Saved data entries
————

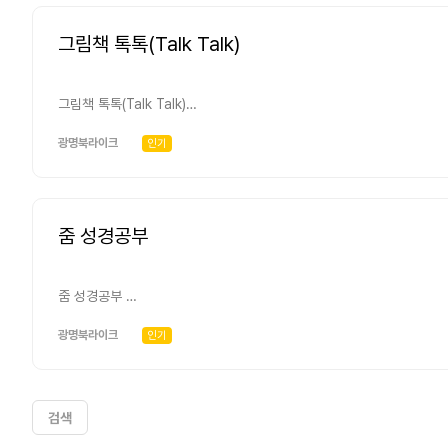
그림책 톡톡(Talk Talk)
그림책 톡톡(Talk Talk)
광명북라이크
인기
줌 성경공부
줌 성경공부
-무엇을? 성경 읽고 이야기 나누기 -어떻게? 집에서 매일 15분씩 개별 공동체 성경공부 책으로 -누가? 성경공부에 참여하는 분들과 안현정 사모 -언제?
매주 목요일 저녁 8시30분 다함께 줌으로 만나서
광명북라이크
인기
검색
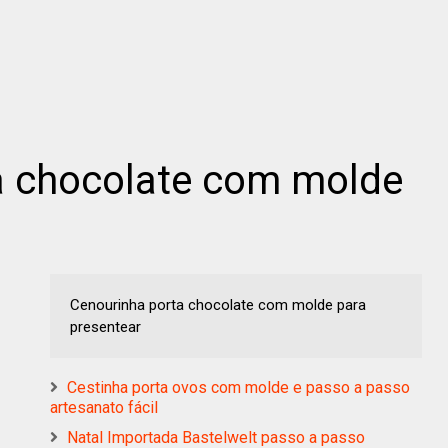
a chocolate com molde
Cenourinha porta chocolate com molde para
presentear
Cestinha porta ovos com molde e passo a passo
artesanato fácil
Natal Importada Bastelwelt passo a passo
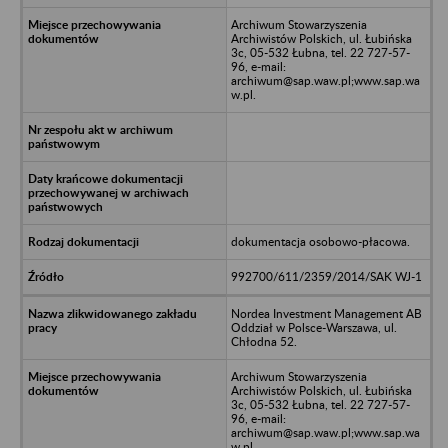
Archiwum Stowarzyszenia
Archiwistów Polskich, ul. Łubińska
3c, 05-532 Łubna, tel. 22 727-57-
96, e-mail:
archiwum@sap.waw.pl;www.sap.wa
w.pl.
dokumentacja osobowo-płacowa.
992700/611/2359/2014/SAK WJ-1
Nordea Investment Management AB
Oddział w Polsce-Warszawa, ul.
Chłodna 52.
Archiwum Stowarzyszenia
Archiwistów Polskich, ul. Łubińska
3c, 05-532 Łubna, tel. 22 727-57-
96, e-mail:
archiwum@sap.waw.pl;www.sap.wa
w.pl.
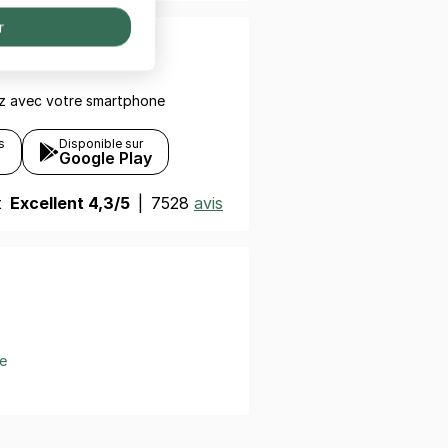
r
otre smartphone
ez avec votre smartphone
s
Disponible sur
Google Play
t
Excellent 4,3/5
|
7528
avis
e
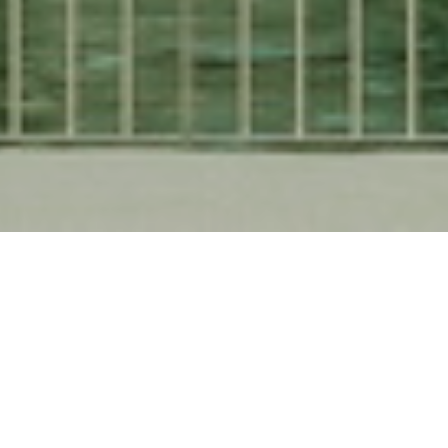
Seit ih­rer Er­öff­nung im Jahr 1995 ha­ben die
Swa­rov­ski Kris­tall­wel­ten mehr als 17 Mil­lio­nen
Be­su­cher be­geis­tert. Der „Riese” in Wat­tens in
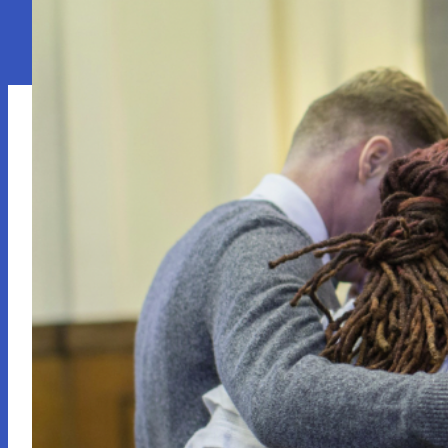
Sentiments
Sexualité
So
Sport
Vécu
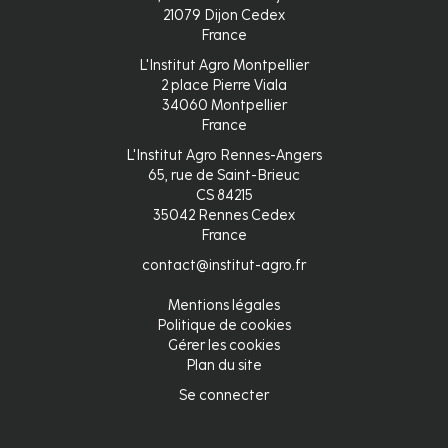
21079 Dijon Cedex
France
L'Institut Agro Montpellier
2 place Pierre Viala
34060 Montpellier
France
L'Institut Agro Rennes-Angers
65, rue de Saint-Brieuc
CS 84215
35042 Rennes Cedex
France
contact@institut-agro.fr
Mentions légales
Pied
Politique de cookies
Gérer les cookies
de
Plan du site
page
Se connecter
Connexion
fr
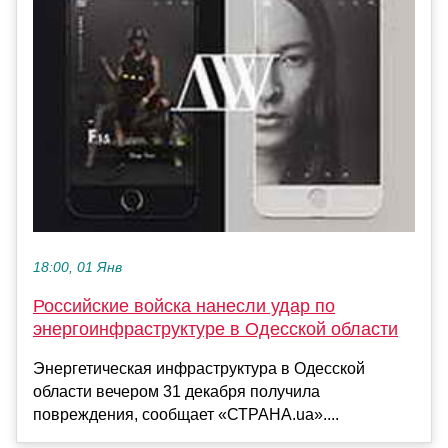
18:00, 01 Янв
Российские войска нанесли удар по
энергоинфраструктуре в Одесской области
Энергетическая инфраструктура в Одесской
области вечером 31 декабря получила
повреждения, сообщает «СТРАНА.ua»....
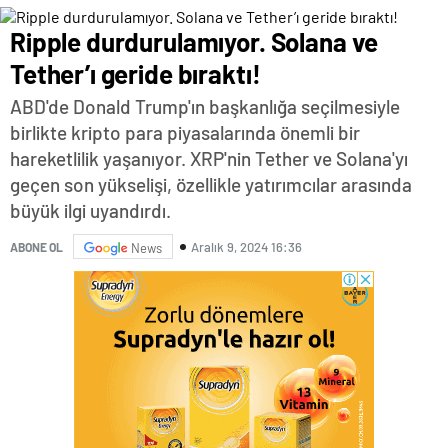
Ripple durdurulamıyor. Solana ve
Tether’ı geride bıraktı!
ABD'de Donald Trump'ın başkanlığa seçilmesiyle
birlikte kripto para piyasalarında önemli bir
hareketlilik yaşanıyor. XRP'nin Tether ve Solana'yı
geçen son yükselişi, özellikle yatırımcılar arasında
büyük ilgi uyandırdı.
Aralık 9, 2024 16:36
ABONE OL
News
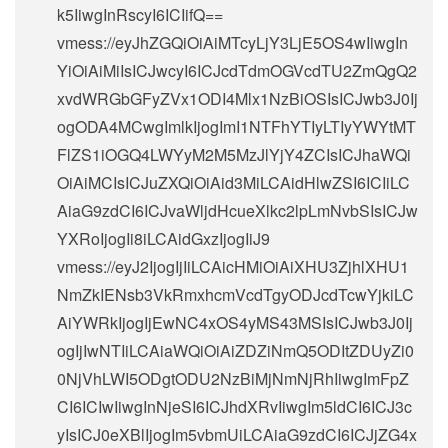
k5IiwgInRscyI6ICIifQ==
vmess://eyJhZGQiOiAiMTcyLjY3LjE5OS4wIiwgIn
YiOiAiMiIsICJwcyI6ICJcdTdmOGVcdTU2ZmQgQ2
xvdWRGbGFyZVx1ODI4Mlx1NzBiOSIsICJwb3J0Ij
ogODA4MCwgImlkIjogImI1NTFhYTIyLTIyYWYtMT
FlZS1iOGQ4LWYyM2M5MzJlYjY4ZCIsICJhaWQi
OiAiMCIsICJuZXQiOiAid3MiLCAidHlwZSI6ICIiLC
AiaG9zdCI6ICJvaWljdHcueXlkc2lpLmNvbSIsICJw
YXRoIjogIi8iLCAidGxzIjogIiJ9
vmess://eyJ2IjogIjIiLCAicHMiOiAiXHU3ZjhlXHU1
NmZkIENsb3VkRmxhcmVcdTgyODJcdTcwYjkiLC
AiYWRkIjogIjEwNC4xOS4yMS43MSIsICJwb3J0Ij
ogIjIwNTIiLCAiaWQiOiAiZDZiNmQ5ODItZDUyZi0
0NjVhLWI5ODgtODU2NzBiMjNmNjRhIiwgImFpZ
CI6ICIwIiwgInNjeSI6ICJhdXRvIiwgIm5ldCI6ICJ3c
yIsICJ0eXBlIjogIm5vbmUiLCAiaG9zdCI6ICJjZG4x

————

Filter the records, keeping only lines that contain "Одесской", and show those lines.

энергоинфраструктуре в Одесской области
Энергетическая инфраструктура в Одесской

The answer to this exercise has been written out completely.